Alkali fusion-enhanced metal leaching of blast furnace slag for pretreatment of simultaneous carbon mineralization and rare earth elements recovery

Landfilled waste containing alkaline earth metals is a promising feedstock for CO2 storage and carbon mineralization. It has recently gained attention as a resource for recovering rare earth elements (REEs) at concentrations of several hundred ppm. However, during the leaching of calcium (Ca) and REEs, silicate (Si) contained in landfilled wastes forms an inactive Si-passivation layer on the particle surface, thereby hindering the metal leaching efficiency.
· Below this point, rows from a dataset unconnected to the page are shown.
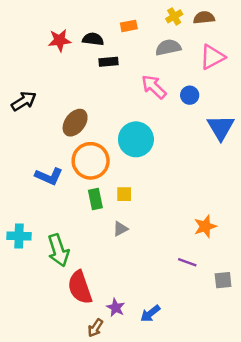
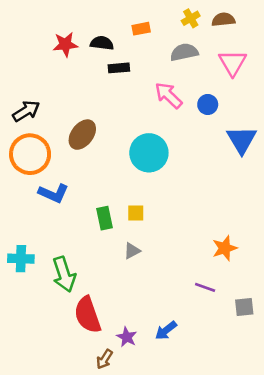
pink triangle: (212, 57) -> (233, 63), turned -32
orange circle: (91, 161) -> (30, 154), moved
blue arrow: (150, 314) -> (166, 330), moved

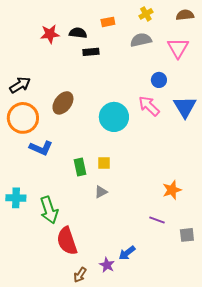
brown semicircle: (223, 20) -> (185, 15), moved
pink arrow: (169, 95) -> (149, 106), moved
purple star: (127, 337) -> (107, 265), moved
In this study, we propose an alkali fusion pretreatment to provide an alternative leaching pathway for blast furnace slag (BFS) and enhance the leaching efficiency of both Ca and REEs. The alkali fusion was conducted by roasting BFS with NaOH at 400, 600, and 800 degrees C, and structural changes, including crystalline and amorphous silicate phase, were investigated. A dramatic leaching improvement (98.5 and 88.2 % for Ca and REEs, respectively) was achieved even at the lowest fusion temperature of 400 degrees C, which was two-fold higher than the leaching of raw BFS. This significant improvement was mainly due to the destruction of silicate phases and the transformation of BFS into 'ready-to-leach' phases. Our study highlights mineralogical engineering as a pretreatment for achieving efficient leaching in the recovery of REEs and the carbon mineralization integrated process.